1 ("История русской советской литературы" (Под редакцией П. С. Выходцева). М., 1974, с. 584)
Но в конкретном анализе романного текста это предстает не совсем так.
Даже когда Григорий уже на острове, где скрываются остатки фоминской банды, и среди прочих здесь обретается персонаж, который и в самом деле мог стать мишенью для самой язвительной сатиры, - Капарин, заживо разлагающийся "идейный борец с коммунистами", все равно Шолохов и этого по-прежнему пишет в присущей ему объективно-жизненной, пластической манере: "Знаешь, Мелехов, - сказал он, на ходу сломив ветку боярышника, ощипывая набухшие тугие почки...", "Капарин внимательно посмотрел на добродушно улыбающегося Григория и сам улыбнулся, слегка смущенно и невесело..." и т. д.
Жизнь изгоев на необитаемом острове - это морок, бред, дурной сон. Но сон, который едва ли заставит засмеяться, поиронизировать. Видишь взгляд автора, сведенный гневом, тяжелым раздумьем. Чувство это передается и Григорию Мелехову, заветному шолоховскому герою. Когда Капарин, трясущийся, с сумасшедшим блеском в глазах, улучив минуту, предлагает Григорию убить ночью остальных троих и тем заслужить прощение Советской власти, Мелехова отнюдь не забавляет ни жалкий вид еще недавно кичившегося своей интеллигентностью офицера, ни вся нелепость его иудина плана, - в романе говорится, что Григорий "внутренне содрогнулся от возмущения", а когда тот покаянно стал просить прощения, "сморщился от омерзения и жалости"...
Гнев, омерзение - это в картинах вражеского лагеря неизменное. Сюда редко пробивается сарказм, веселый смех.

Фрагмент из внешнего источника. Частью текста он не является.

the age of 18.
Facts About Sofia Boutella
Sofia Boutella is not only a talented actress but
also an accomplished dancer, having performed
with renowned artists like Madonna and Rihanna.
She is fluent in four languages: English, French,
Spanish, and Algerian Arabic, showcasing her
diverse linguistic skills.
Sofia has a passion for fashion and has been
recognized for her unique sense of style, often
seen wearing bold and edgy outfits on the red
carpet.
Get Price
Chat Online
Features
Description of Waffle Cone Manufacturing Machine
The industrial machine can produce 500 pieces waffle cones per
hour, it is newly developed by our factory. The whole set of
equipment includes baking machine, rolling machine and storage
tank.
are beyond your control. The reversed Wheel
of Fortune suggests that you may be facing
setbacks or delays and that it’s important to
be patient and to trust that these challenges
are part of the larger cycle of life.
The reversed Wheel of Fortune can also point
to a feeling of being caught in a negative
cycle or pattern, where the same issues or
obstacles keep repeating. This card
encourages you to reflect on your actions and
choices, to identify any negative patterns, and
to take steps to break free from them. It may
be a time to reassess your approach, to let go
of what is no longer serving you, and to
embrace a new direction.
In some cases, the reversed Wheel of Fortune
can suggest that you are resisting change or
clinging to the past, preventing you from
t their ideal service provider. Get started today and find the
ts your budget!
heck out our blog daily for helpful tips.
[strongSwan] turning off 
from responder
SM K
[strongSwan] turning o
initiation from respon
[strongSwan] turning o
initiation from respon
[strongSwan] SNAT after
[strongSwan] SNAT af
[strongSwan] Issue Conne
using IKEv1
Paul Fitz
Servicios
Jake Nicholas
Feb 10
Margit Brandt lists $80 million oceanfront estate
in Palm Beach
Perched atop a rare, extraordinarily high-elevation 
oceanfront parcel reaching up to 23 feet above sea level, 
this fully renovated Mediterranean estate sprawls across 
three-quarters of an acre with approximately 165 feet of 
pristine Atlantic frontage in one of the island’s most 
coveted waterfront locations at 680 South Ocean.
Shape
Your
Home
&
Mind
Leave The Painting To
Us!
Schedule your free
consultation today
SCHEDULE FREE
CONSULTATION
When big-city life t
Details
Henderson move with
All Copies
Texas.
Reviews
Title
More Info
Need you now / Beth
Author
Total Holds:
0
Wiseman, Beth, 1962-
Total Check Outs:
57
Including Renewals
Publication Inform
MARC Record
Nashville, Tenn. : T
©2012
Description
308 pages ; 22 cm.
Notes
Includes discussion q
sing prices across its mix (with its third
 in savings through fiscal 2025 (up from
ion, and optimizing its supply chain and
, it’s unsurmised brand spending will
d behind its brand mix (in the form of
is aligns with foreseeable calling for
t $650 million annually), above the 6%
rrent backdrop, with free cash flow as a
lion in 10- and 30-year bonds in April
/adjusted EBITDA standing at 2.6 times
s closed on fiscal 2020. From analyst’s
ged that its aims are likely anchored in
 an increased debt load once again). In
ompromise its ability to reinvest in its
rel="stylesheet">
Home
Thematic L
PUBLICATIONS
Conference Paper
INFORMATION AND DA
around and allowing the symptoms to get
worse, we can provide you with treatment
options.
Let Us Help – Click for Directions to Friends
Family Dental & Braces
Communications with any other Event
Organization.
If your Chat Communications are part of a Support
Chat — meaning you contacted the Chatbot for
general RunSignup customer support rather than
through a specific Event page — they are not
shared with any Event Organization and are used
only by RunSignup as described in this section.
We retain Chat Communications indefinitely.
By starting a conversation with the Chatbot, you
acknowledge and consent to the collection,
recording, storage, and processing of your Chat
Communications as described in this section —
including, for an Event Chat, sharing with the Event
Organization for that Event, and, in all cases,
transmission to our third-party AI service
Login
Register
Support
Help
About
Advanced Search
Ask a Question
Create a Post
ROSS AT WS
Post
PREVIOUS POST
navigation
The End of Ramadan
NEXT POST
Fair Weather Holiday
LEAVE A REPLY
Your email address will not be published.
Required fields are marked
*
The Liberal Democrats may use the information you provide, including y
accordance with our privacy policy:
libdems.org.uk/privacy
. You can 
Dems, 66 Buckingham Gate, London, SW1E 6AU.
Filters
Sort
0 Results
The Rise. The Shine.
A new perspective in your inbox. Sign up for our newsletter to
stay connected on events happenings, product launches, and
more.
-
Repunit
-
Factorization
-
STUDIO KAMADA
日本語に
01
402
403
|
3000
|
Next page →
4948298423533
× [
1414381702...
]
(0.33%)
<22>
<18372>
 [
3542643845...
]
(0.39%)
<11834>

Перед нами еще одно подтверждение, сколь серьезно относится к проблеме изображения противника Шолохов, ни на минуту не склонный преуменьшать роль контрреволюционного движения в стране, его последствий и превращений.
Потому и в мирной "Поднятой целине", повествовании о рождающемся колхозном коллективе и социалистической нови, образы врагов оказываются исключительно существенными - напрасно иные из исследователей романа с годами пытаются по-новому расставить силы, перенести акценты, говоря: "Не слишком ли много чести Половцеву, чтобы ему и борьбе с ним уделено было главное внимание в одном из лучших романов о преображении крестьянской жизни!"1
1 (А. Ф. Бритиков. Мастерство Михаила Шолохова М 1964, с. 53 - 54)
Или, в других случаях, линию противника признают немаловажной лишь до середины романа, а за серединой, как пишут, "неосновательно дальнейшее повествование ставить в прямую связь с образами врагов, а в основу сюжета класть борьбу двух антагонистических классовых сил"; и вообще "неверно завязку романа "Поднятая целина" приурочивать лишь к приезду двадцатипятитысячника и появлению Половцева в хуторе, а развязку видеть в трагической гибели Давыдова и Нагульнова"1.
1 (А. Хватов. Художественный мир Шолохова. М., 1970 с. 384)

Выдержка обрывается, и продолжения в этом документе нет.